Dopo la Juventus, per Zanimacchia arrivò l’esperienza in terra spagnola, al Real Saragozza, nobile decaduta in Segunda Division: “Dopo la Juve Next Gen, ci fu questa opportunità. Mi è piaciuta l’idea di fare un’esperienza all’estero, di imparare anche la lingua. L’unica sfortuna fu di farlo durante il Covid, con gli stadi chiusi: quello il vero peccato”.
Oggi, però, la testa è tutta sul Modena, club nel quale è arrivato dopo due promozioni dalla B alla Serie A con la Cremonese. E, come un vecchio detto dice, non c’è due senza tre, come è obbligo far notare a Zanimacchia: “Siamo tutti un po’ scaramantici (ride, ndr). Anche il mister, noi giocatori, lo staff: preferiamo non dire nulla. Se dovessimo entrare nei playoff, però, giocheremmo per vincere, per andar sù, c’è poco da fare”.
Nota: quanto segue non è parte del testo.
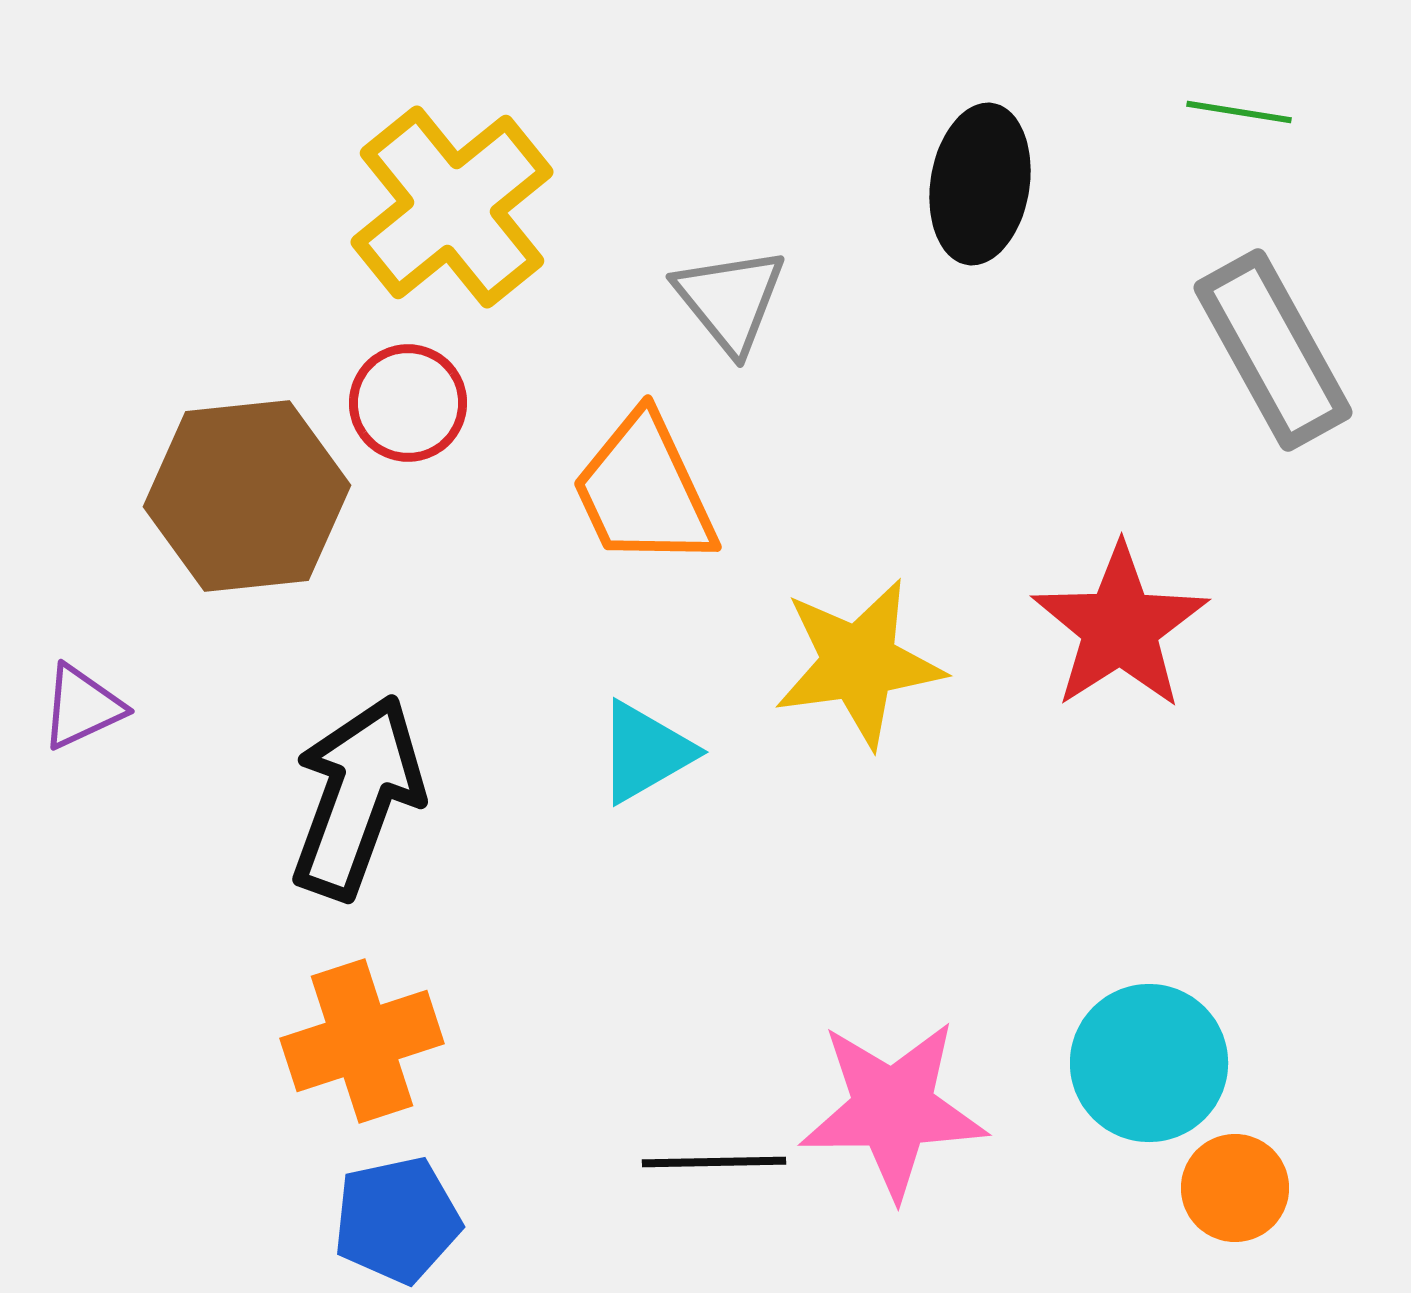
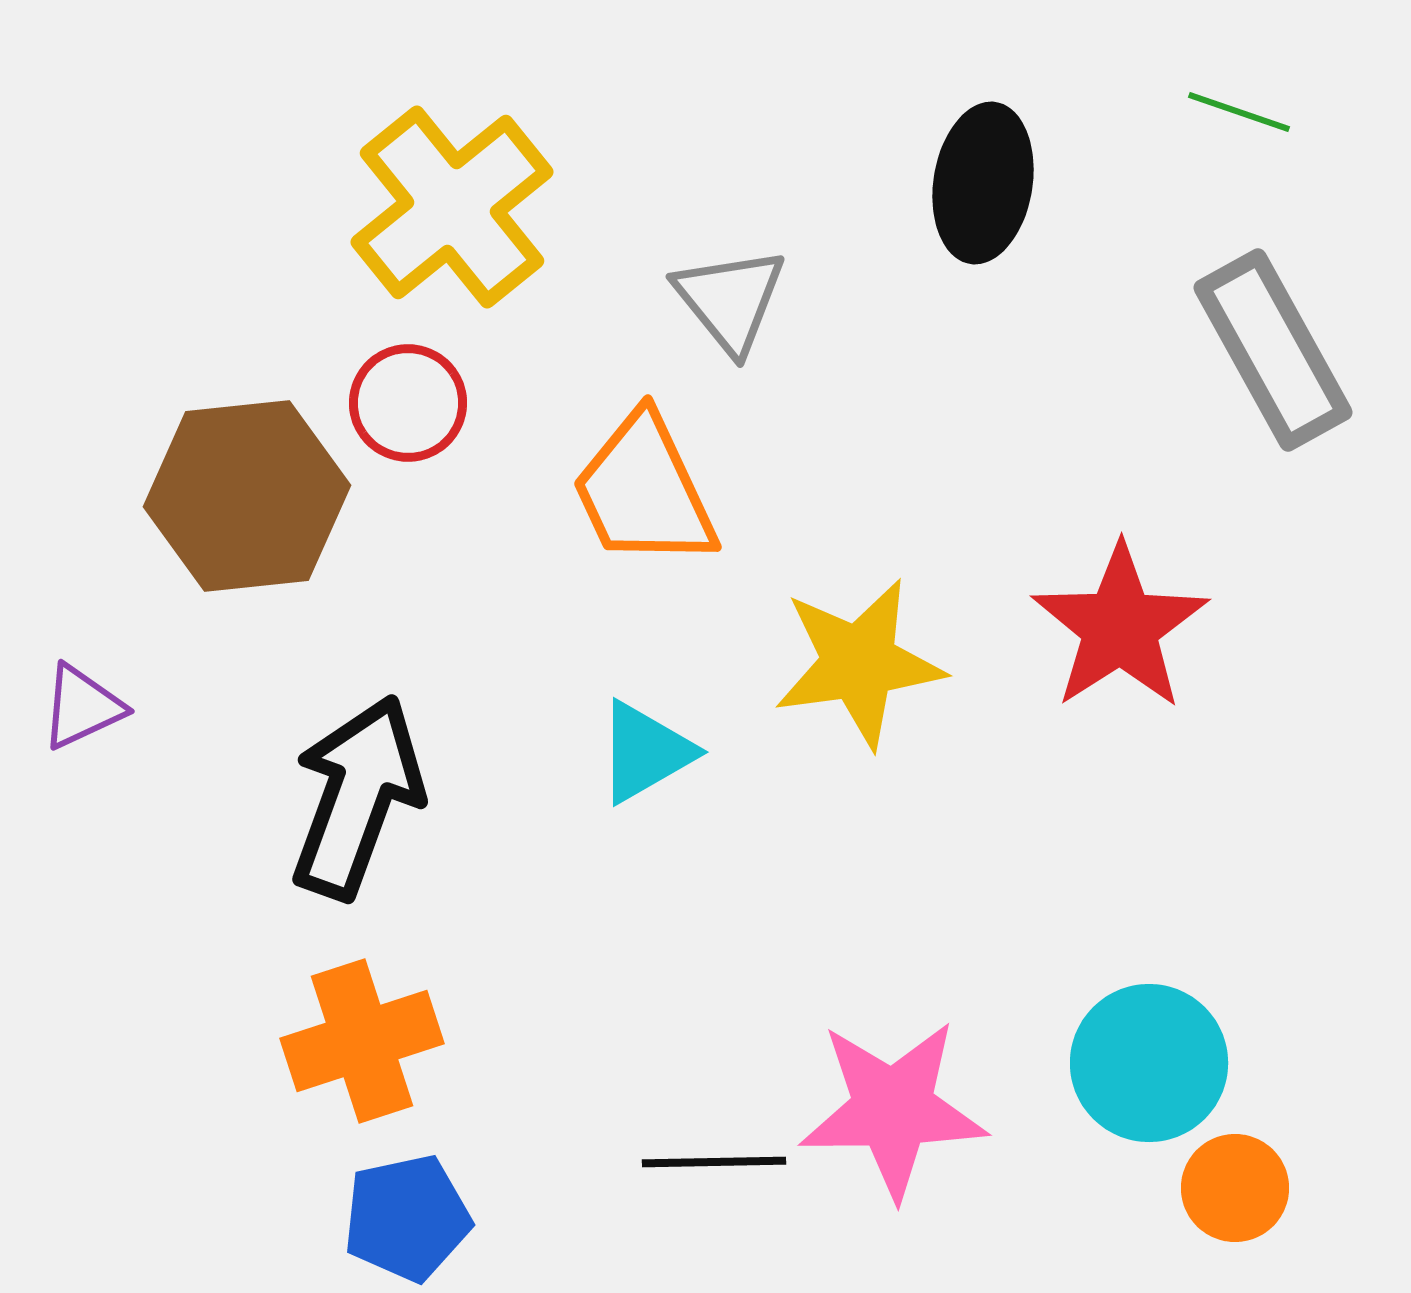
green line: rotated 10 degrees clockwise
black ellipse: moved 3 px right, 1 px up
blue pentagon: moved 10 px right, 2 px up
Il traguardo del playoff, però, per il Modena appare vicino*:* “Finché non c’è il triplice fischio, non diciamo nulla. Come ogni playoff sarà tutto da giocare, speriamo di essere la squadra inedita che non si aspetta nessuno, speriamo di stravolgerli un po’. Ci saranno altre squadre forti che li faranno, dovremo avere spensieratezza e giocarci le nostre carte come fatto fino ad adesso”.
In chiusura, quindi, è obbligatorio conoscere un sogno nel cassetto di Luca, ragazzo che già di cassetti in carriera ne ha aperti tanti: “Mi piace guardare sempre il presente: la promozione quest’anno. Sarebbe bellissimo, anche per come la città vive la squadra, per il nostro presidente”.
L’intervista a Luca Zanimacchia è stata svolta venerdì 27 marzo.